A ação, realizada nos complexos do Alemão e da Penha na última terça-feira (28), mobilizou mais de 2.500 agentes e resultou na neutralização de mais de 100 criminosos e apreensão de 93 fuzis.
“Certamente muitos desses bandidos que trocaram tiros hoje já entraram e saíram várias vezes do sistema prisional”, declarou.
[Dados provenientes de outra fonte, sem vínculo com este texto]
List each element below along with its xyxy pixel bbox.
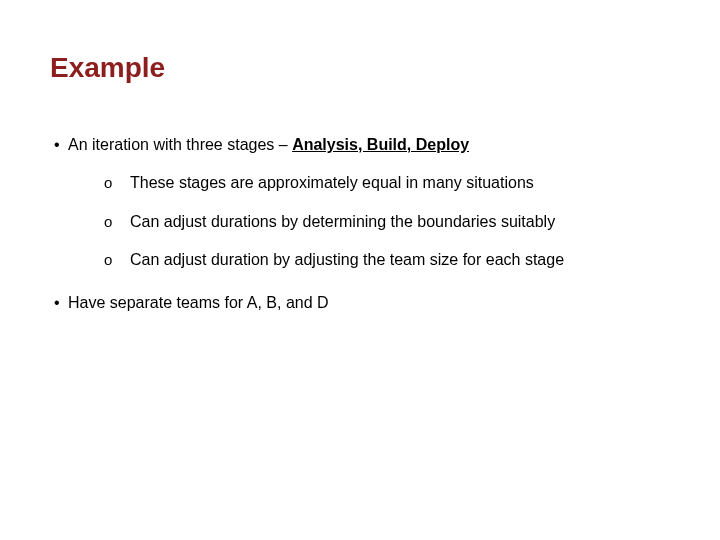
sub-bullet-adjust-boundaries: Can adjust durations by determining the … (104, 211, 670, 233)
bullet-iteration-stages: An iteration with three stages – Analysi… (50, 134, 670, 156)
bullet-text-emphasis: Analysis, Build, Deploy (292, 136, 469, 153)
slide: Example An iteration with three stages –… (0, 0, 720, 314)
sub-bullet-list: These stages are approximately equal in … (50, 172, 670, 271)
sub-bullet-equal-stages: These stages are approximately equal in … (104, 172, 670, 194)
bullet-text-prefix: An iteration with three stages – (68, 136, 292, 153)
sub-bullet-adjust-team-size: Can adjust duration by adjusting the tea… (104, 249, 670, 271)
bullet-separate-teams: Have separate teams for A, B, and D (50, 292, 670, 314)
slide-title: Example (50, 52, 670, 84)
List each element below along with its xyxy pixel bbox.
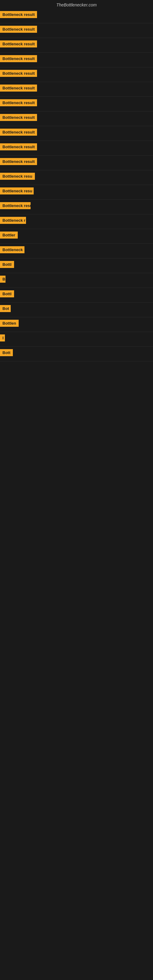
bottleneck-bar-6[interactable]: Bottleneck result xyxy=(0,84,37,92)
bottleneck-bar-2[interactable]: Bottleneck result xyxy=(0,26,37,33)
bottleneck-bar-14[interactable]: Bottleneck resu xyxy=(0,202,30,209)
table-row: Bottl xyxy=(0,258,153,273)
table-row: Bottleneck result xyxy=(0,23,153,38)
bottleneck-bar-5[interactable]: Bottleneck result xyxy=(0,70,37,77)
table-row: Bottleneck result xyxy=(0,156,153,170)
bottleneck-bar-10[interactable]: Bottleneck result xyxy=(0,143,37,150)
table-row: Bottleneck result xyxy=(0,9,153,23)
table-row: Bottleneck r xyxy=(0,215,153,229)
bottleneck-bar-20[interactable]: Bottl xyxy=(0,290,14,298)
bottleneck-bar-8[interactable]: Bottleneck result xyxy=(0,114,37,121)
bottleneck-bar-18[interactable]: Bottl xyxy=(0,261,14,268)
table-row: Bot xyxy=(0,302,153,317)
bottleneck-bar-13[interactable]: Bottleneck resu xyxy=(0,188,33,194)
table-row: Bottleneck xyxy=(0,244,153,258)
bottleneck-bar-16[interactable]: Bottler xyxy=(0,232,18,239)
table-row: Bottleneck resu xyxy=(0,200,153,215)
table-row: Bottleneck result xyxy=(0,38,153,52)
table-row: Bott xyxy=(0,347,153,361)
table-row: Bottleneck result xyxy=(0,111,153,126)
bottleneck-bar-22[interactable]: Bottlen xyxy=(0,320,19,327)
table-row: Bottleneck result xyxy=(0,67,153,82)
site-title: TheBottlenecker.com xyxy=(0,0,153,9)
bottleneck-bar-11[interactable]: Bottleneck result xyxy=(0,158,37,165)
table-row: Bottleneck result xyxy=(0,52,153,67)
bottleneck-bar-15[interactable]: Bottleneck r xyxy=(0,217,26,224)
table-row: Bottl xyxy=(0,288,153,302)
rows-container: Bottleneck resultBottleneck resultBottle… xyxy=(0,9,153,361)
bottleneck-bar-7[interactable]: Bottleneck result xyxy=(0,99,37,106)
table-row: B xyxy=(0,273,153,288)
bottleneck-bar-23[interactable]: I xyxy=(0,334,5,342)
table-row: Bottleneck resu xyxy=(0,170,153,185)
bottleneck-bar-12[interactable]: Bottleneck resu xyxy=(0,173,35,180)
site-title-container: TheBottlenecker.com xyxy=(0,0,153,9)
bottleneck-bar-17[interactable]: Bottleneck xyxy=(0,246,24,253)
table-row: Bottlen xyxy=(0,317,153,332)
table-row: Bottleneck result xyxy=(0,97,153,111)
table-row: I xyxy=(0,332,153,347)
bottleneck-bar-9[interactable]: Bottleneck result xyxy=(0,129,37,136)
bottleneck-bar-24[interactable]: Bott xyxy=(0,349,13,356)
table-row: Bottleneck result xyxy=(0,82,153,97)
bottleneck-bar-4[interactable]: Bottleneck result xyxy=(0,55,37,62)
table-row: Bottleneck result xyxy=(0,126,153,141)
table-row: Bottleneck resu xyxy=(0,185,153,200)
bottleneck-bar-21[interactable]: Bot xyxy=(0,305,11,312)
bottleneck-bar-1[interactable]: Bottleneck result xyxy=(0,11,37,18)
bottleneck-bar-19[interactable]: B xyxy=(0,275,5,283)
table-row: Bottleneck result xyxy=(0,141,153,156)
bottleneck-bar-3[interactable]: Bottleneck result xyxy=(0,40,37,48)
table-row: Bottler xyxy=(0,229,153,244)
Legislação mais dura contra a reincidência
Autor da Lei nº 10.994, que institui o Pacote de Enfrentamento ao Crime Violento (PEC-RJ), Bacellar voltou a defender o endurecimento do sistema penal. A nova legislação, aprovada pela Alerj, restringe benefícios como visitas íntimas para condenados por crimes hediondos e prevê medidas tecnológicas e articulação institucional para reforçar a segurança pública.
“Precisamos de uma legislação mais eficaz, que evite que marginais sejam presos hoje e soltos amanhã”, afirmou o parlamentar, reiterando que muitos dos envolvidos na operação já haviam passado pelo sistema prisional diversas vezes.
Chamado à união suprapartidária
Bacellar também fez um apelo à união entre os poderes, independentemente de bandeiras políticas. “Estou pronto para somar forças com todas as esferas de poder”, disse. Ele concluiu sua mensagem com um recado direto à população: “Um Rio mais seguro não é palanque político, é o desejo de todas as famílias de bem do nosso Estado.”
Com discurso firme e ação legislativa concreta, Rodrigo Bacellar se consolida como uma das principais vozes no combate à criminalidade no Rio de Janeiro.